El artista belga perteneció a una familia acomodada.
Estudió Medicina pero abandonó pronto los estudios para
embarcarse en un largo viaje a Brasil y a Argentina. De regreso a Francia,
París captó su interés y allí estudió
literatura. Sus energías viajeras se
definieron más tarde por India, Asia y América del Sur.
La espiritualidad de Michaux es compleja y hermética.
Los signos y cierto gestualismo automático se dan cita en unas
obras en las que el artista busca una inmediatez de presente que se fija
en una pieza que habría de quedar como arte para el futuro. En
ocasiones se ayudó de la mezcalina para intensificar su imaginación
y creatividad, con resultados peculiares.
«Hay más dentro que fuera, como en el iceberg»,
dijo Juan Barja, el director del Círculo de Bellas Artes al presentar
la muestra, quien resaltó el hecho de que la mayor parte de estas
piezas pertenecen a coleccionistas particulares y no a museos, lo que
las hace menos accesibles al público.
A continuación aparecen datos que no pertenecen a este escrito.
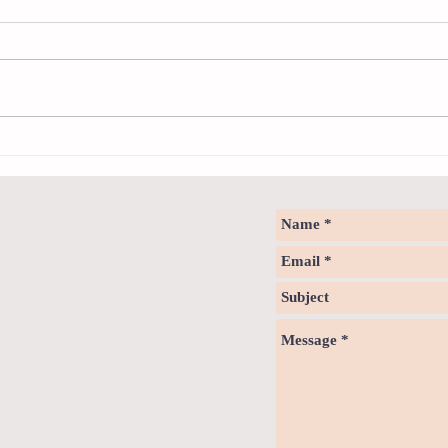
Neuro
Psychology & Palaeontology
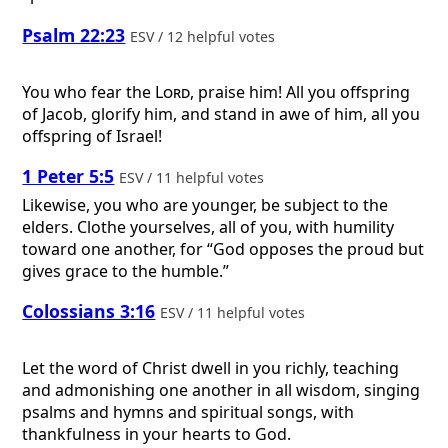
Psalm 22:23
ESV / 12 helpful votes
You who fear the
Lord
, praise him! All you offspring
of Jacob, glorify him, and stand in awe of him, all you
offspring of Israel!
1 Peter 5:5
ESV / 11 helpful votes
Likewise, you who are younger, be subject to the
elders. Clothe yourselves, all of you, with humility
toward one another, for “God opposes the proud but
gives grace to the humble.”
Colossians 3:16
ESV / 11 helpful votes
Let the word of Christ dwell in you richly, teaching
and admonishing one another in all wisdom, singing
psalms and hymns and spiritual songs, with
thankfulness in your hearts to God.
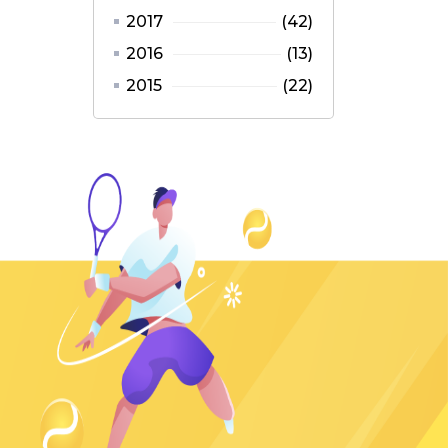
2017
(42)
2016
(13)
2015
(22)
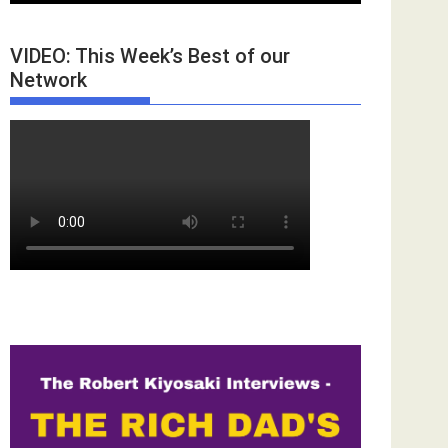
VIDEO: This Week’s Best of our
Network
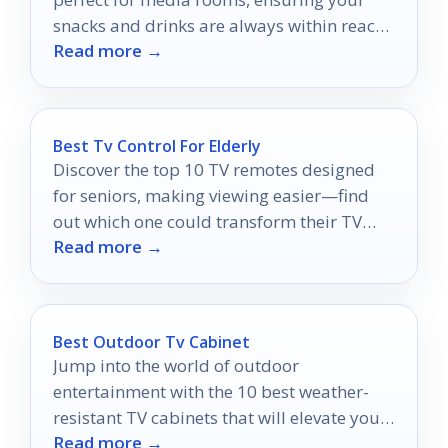
snacks and drinks are always within reach
Read more →
during movie marathons.
Best Tv Control For Elderly
Discover the top 10 TV remotes designed
for seniors, making viewing easier—find
out which one could transform their TV
Read more →
experience today!
Best Outdoor Tv Cabinet
Jump into the world of outdoor
entertainment with the 10 best weather-
resistant TV cabinets that will elevate your
Read more →
space—discover your perfect match today!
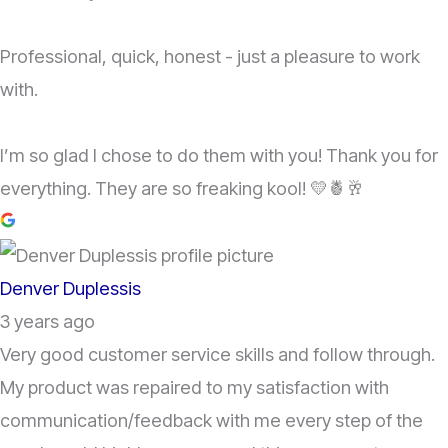
Professional, quick, honest - just a pleasure to work
with.
I’m so glad I chose to do them with you! Thank you for
everything. They are so freaking kool! 💛🍍🥂
Denver Duplessis
3 years ago
Very good customer service skills and follow through.
My product was repaired to my satisfaction with
communication/feedback with me every step of the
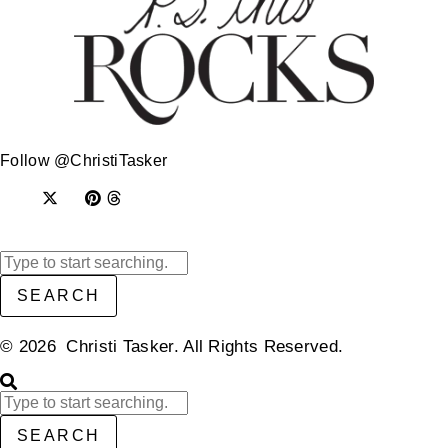
Follow @ChristiTasker
SEARCH
© 2026 Christi Tasker. All Rights Reserved.​
SEARCH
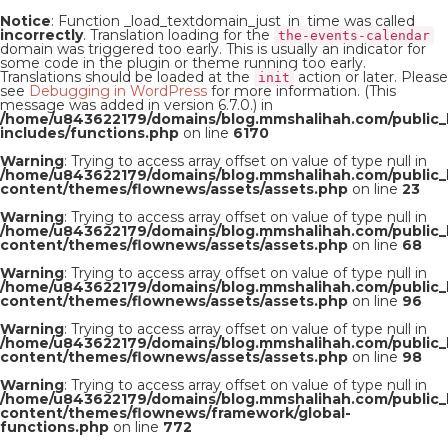
Notice
: Function _load_textdomain_just_in_time was called
incorrectly
. Translation loading for the
the-events-calendar
domain was triggered too early. This is usually an indicator for
some code in the plugin or theme running too early.
Translations should be loaded at the
action or later. Please
init
see
Debugging in WordPress
for more information. (This
message was added in version 6.7.0.) in
/home/u843622179/domains/blog.mmshalihah.com/public_
includes/functions.php
on line
6170
Warning
: Trying to access array offset on value of type null in
/home/u843622179/domains/blog.mmshalihah.com/public_
content/themes/flownews/assets/assets.php
on line
23
Warning
: Trying to access array offset on value of type null in
/home/u843622179/domains/blog.mmshalihah.com/public_
content/themes/flownews/assets/assets.php
on line
68
Warning
: Trying to access array offset on value of type null in
/home/u843622179/domains/blog.mmshalihah.com/public_
content/themes/flownews/assets/assets.php
on line
96
Warning
: Trying to access array offset on value of type null in
/home/u843622179/domains/blog.mmshalihah.com/public_
content/themes/flownews/assets/assets.php
on line
98
Warning
: Trying to access array offset on value of type null in
/home/u843622179/domains/blog.mmshalihah.com/public_
content/themes/flownews/framework/global-
functions.php
on line
772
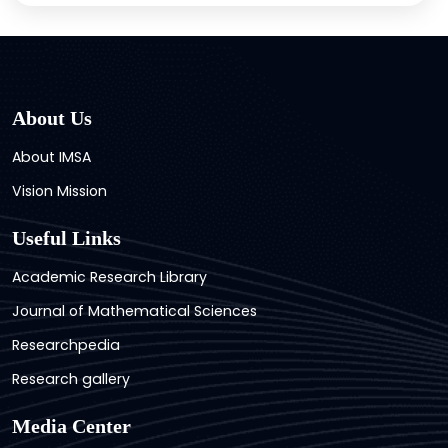
About Us
About IMSA
Vision Mission
Useful Links
Academic Research Library
Journal of Mathematical Sciences
Researchpedia
Research gallery
Media Center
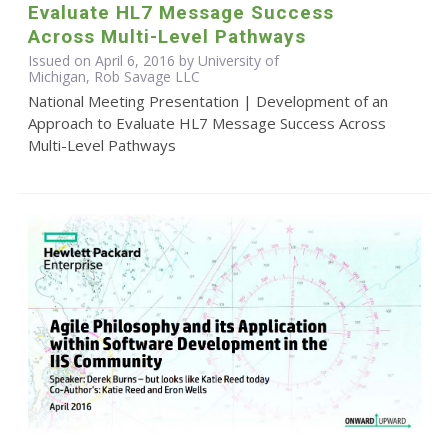
Evaluate HL7 Message Success
Across Multi-Level Pathways
Issued on April 6, 2016 by University of
Michigan, Rob Savage LLC
National Meeting Presentation | Development of an
Approach to Evaluate HL7 Message Success Across
Multi-Level Pathways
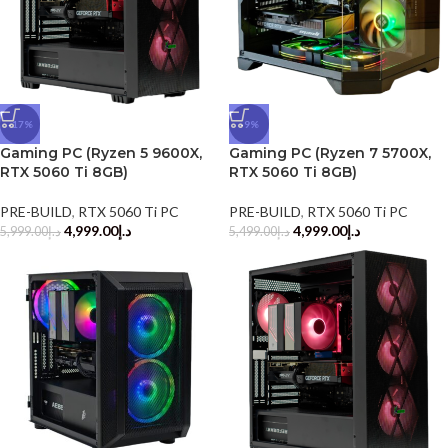
-17%
-9%
Gaming PC (Ryzen 5 9600X,
Gaming PC (Ryzen 7 5700X,
RTX 5060 Ti 8GB)
RTX 5060 Ti 8GB)
PRE-BUILD
,
RTX 5060 Ti PC
PRE-BUILD
,
RTX 5060 Ti PC
4,999.00
د.إ
4,999.00
د.إ
5,999.00
د.إ
5,499.00
د.إ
Entre los prestadores de
la obra se encuentran Micheline Phankin, heredera de Michaux y Galería
Thessa Herold.
Finalmente,
el comisario de la exposición, Juan Manuel Bonet, señaló
que Michaux fue un gran viajero de tierras lejanas. Fue acérrimo
enemigo de la fama; «un hombre que no dio pistas biográficas
sobre su vida» y que «su obra ha sido publicada en tres tomos
por La Pleyade». Fue un autor fascinado por Ecuador, país
del escritor Alfredo Gangotena, que escribía en francés.
Michaux quiso acercarse al lenguaje ideográfico.
Artista del acto, del presente, que ahonda en el rito como acción
ejecutada plenamente y que remite a algo fuera de sí misma. Con
estos actos sin objetivo más allá de sí mismos, creaba
una temporalidad propia, con frecuencia a través de la repetición.
Su obra, objeto de este acto, resulta extrañamente material a través
de las texturas de los materiales. Resulta un artista sumamente original
y esto se hace patente en la muestra del Círculo.